Update the gradient calculation to include a customizable regularization term (either using no regularization, L1 regularization, L2 regularization, or both L1 and L2 regularization). Associate a cost with the regularization term, "C", that can be adjusted when the class is instantiated.  

#### Part Two (1.5 pts)
Train your classifier to achieve good generalization performance. That is, adjust the optimization technique and the value of the regularization term(s) "C" to achieve the best performance on your test set. Visualize the performance of the classifier versus the parameters you investigated.
Is your method of selecting parameters justified? That is, do you think there is any "data snooping" involved with this method of selecting parameters?

#### Part Three (1.5 pts)
Compare the performance of your "best" logistic regression optimization procedure to the procedure used in scikit-learn. Visualize the performance differences in terms of training time and classification performance. Discuss the results. 

### Deployment (1 pt)
Which implementation of logistic regression would you advise be used in a deployed machine learning model, your implementation or scikit-learn (or other third party implementation)? Why?

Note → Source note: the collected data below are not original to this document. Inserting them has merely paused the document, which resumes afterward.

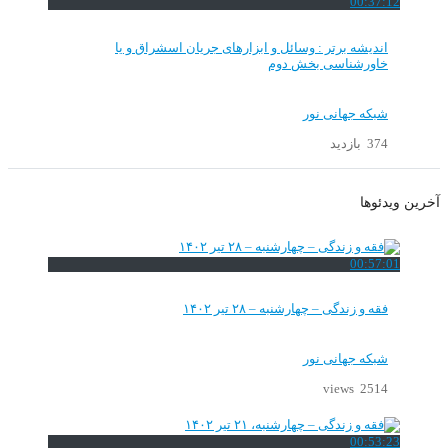
00:37:12
اندیشه برتر : وسائل و ابزارهای جریان اسشراق و یا
خاورشناسی بخش دوم
شبکه جهانی نور
374 بازدید
آخرین ویدئوها
00:57:01
فقه و زندگی – چهارشنبه – ۲۸ تیر ۱۴۰۲
شبکه جهانی نور
2514 views
00:53:23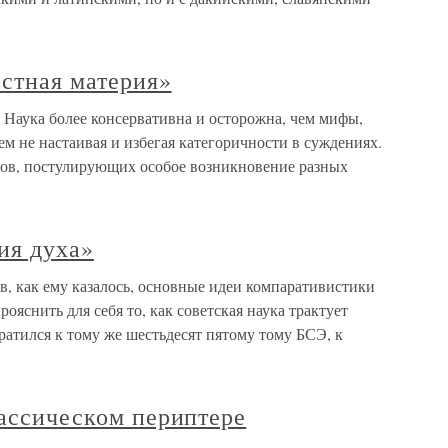
стная материя»
 Наука более консервативна и осторожна, чем мифы,
ем не настаивая и избегая категоричности в суждениях.
дов, постулирующих особое возникновение разных
ия духа»
, как ему казалось, основные идеи компаративистики
ояснить для себя то, как советская наука трактует
братился к тому же шестьдесят пятому тому БСЭ, к
лассическом периптере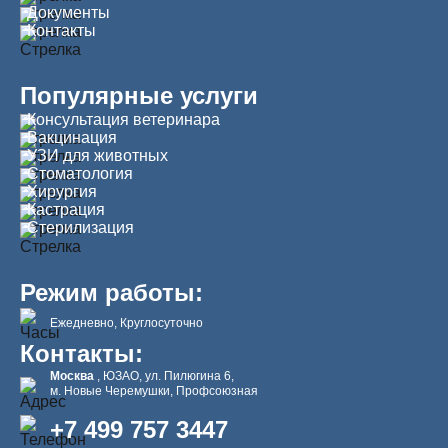
Документы
Контакты
Популярные услуги
Консультация ветеринара
Вакцинация
УЗИ для животных
Стоматология
Хирургия
Кастрация
Стерилизация
Режим работы:
Ежедневно, Круглосуточно
Контакты:
Москва
, ЮЗАО, ул. Пилюгина 6,
м. Новые Черемушки, Профсоюзная
+7 499 757 3447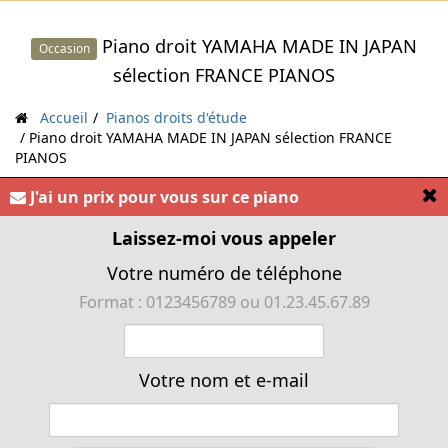
Piano droit YAMAHA MADE IN JAPAN
Occasion
sélection FRANCE PIANOS
Accueil
Pianos droits d'étude
Piano droit YAMAHA MADE IN JAPAN sélection FRANCE
PIANOS
[
J'ai un prix pour vous sur ce piano
Laissez-moi vous appeler
« Les pianos droits YAMAHA sont des instruments
Votre numéro de téléphone
japonais robustes, et d'une musicalité incroyable »
Format : 0123456789 ou 01.23.45.67.89
Votre nom et e-mail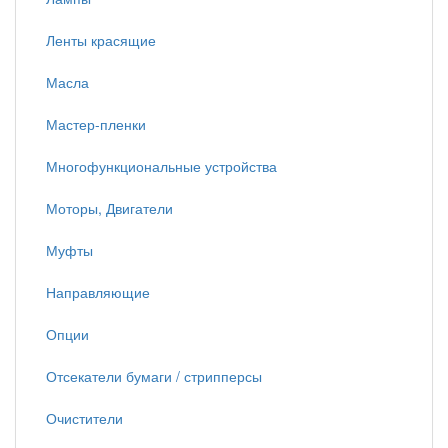
Ленты красящие
Масла
Мастер-пленки
Многофункциональные устройства
Моторы, Двигатели
Муфты
Направляющие
Опции
Отсекатели бумаги / стрипперсы
Очистители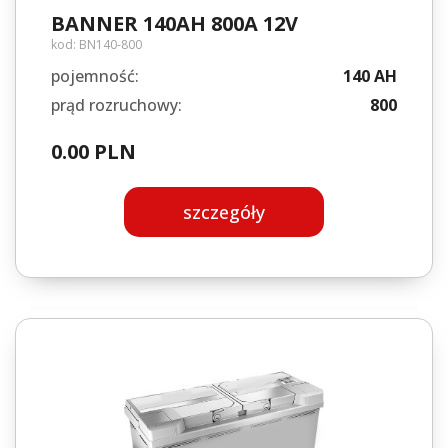
BANNER 140AH 800A 12V
kod:
BN140-800
pojemność:
140 AH
prąd rozruchowy:
800
0.00 PLN
szczegóły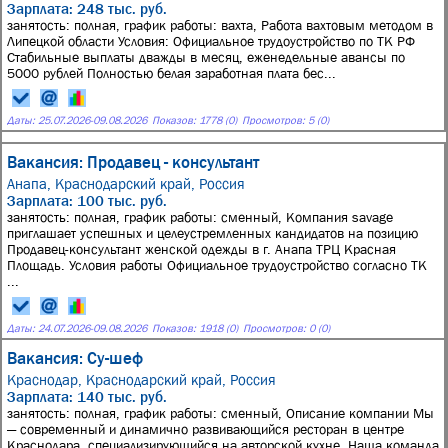
Зарплата: 248 тыс. руб.
занятость: полная, график работы: вахта, Работа вахтовым методом в
Липецкой области Условия: Официальное трудоустройство по ТК РФ
Стабильные выплаты дважды в месяц, еженедельные авансы по
5000 рублей Полностью белая заработная плата бес...
Даты:
25.07.2026
-
09.08.2026
Показов: 1778 (0)
Просмотров: 5 (0)
Вакансия: Продавец - консультант
Анапа, Краснодарский край, Россия
Зарплата: 100 тыс. руб.
занятость: полная, график работы: сменный, Компания savage
приглашает успешных и целеустремленных кандидатов на позицию
Продавец-консультант женской одежды в г. Анапа ТРЦ Красная
Площадь. Условия работы Официальное трудоустройство согласно ТК
...
Даты:
24.07.2026
-
09.08.2026
Показов: 1918 (0)
Просмотров: 0 (0)
Вакансия: Су-шеф
Краснодар, Краснодарский край, Россия
Зарплата: 140 тыс. руб.
занятость: полная, график работы: сменный, Описание компании Мы
— современный и динамично развивающийся ресторан в центре
Краснодара, специализирующийся на авторской кухне. Наша команда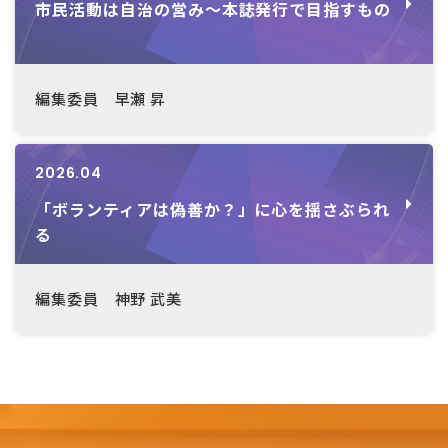
市民活動は自治の営み～本誌発行で目指すもの
編集委員 早瀬 昇
2026.04
「ボランティアは偽善か？」に心を揺さぶられ
る
編集委員 神野 武美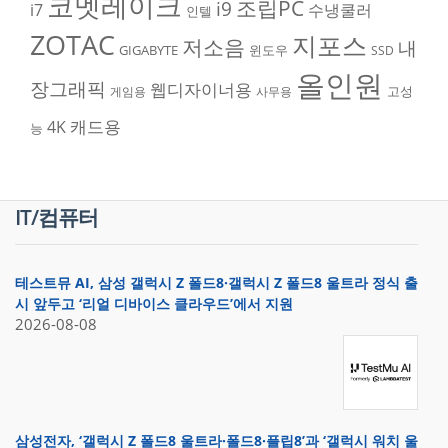
코멧레이크
조립PC
i9
i7
수냉쿨러
인텔
ZOTAC
지포스
저소음
내
GIGABYTE
윈도우
SSD
올인원
장그래픽
웹디자이너용
고성
게임용
사무용
캐드용
4K
능
IT/컴퓨터
테스트뮤 AI, 삼성 갤럭시 Z 폴드8·갤럭시 Z 폴드8 울트라 정식 출
시 앞두고 ‘리얼 디바이스 클라우드’에서 지원
2026-08-08
삼성전자, ‘갤럭시 Z 폴드8 울트라·폴드8·플립8’과 ‘갤럭시 워치 울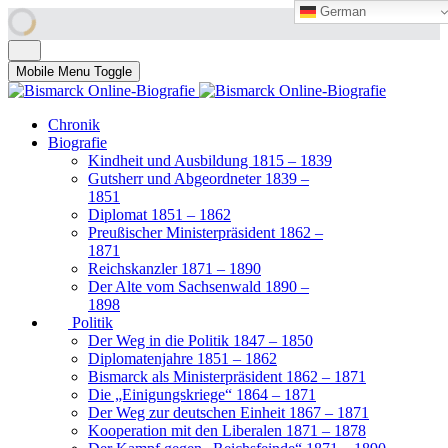
German
German
Mobile Menu Toggle
Chronik
Biografie
Kindheit und Ausbildung 1815 – 1839
Gutsherr und Abgeordneter 1839 –
1851
Diplomat 1851 – 1862
Preußischer Ministerpräsident 1862 –
1871
Reichskanzler 1871 – 1890
Der Alte vom Sachsenwald 1890 –
1898
Politik
Der Weg in die Politik 1847 – 1850
Diplomatenjahre 1851 – 1862
Bismarck als Ministerpräsident 1862 – 1871
Die „Einigungskriege“ 1864 – 1871
Der Weg zur deutschen Einheit 1867 – 1871
Kooperation mit den Liberalen 1871 – 1878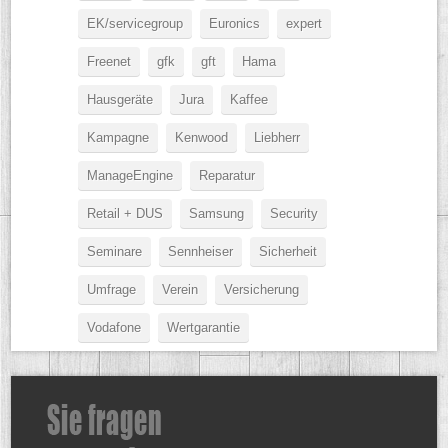
EK/servicegroup
Euronics
expert
Freenet
gfk
gft
Hama
Hausgeräte
Jura
Kaffee
Kampagne
Kenwood
Liebherr
ManageEngine
Reparatur
Retail + DUS
Samsung
Security
Seminare
Sennheiser
Sicherheit
Umfrage
Verein
Versicherung
Vodafone
Wertgarantie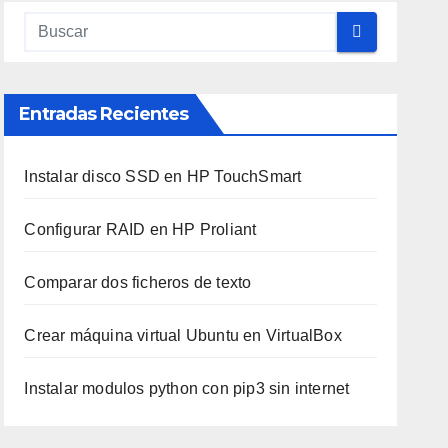
Entradas Recientes
Instalar disco SSD en HP TouchSmart
Configurar RAID en HP Proliant
Comparar dos ficheros de texto
Crear máquina virtual Ubuntu en VirtualBox
Instalar modulos python con pip3 sin internet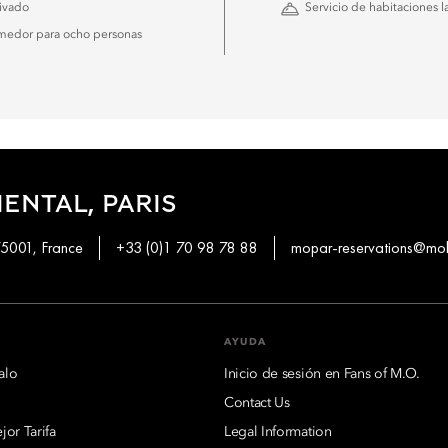
ivado
Servicio de habitaciones l
medor para ocho personas
ENTAL, PARIS
75001, France
+33 (0)1 70 98 78 88
mopar-reservations@mo
AYUDA
alo
Inicio de sesión en Fans of M.O.
Contact Us
or Tarifa
Legal Information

### Exceptional Work (1 pt)
Option One: Implement an optimization technique for logistic regression using mean square error as your objective function (instead of maximum likelihood). Derive the gradient updates for the Hessian and use Newton's method to update the values of "w". Then answer, which process do you prefer: maximum likelihood OR minimum mean-squared error?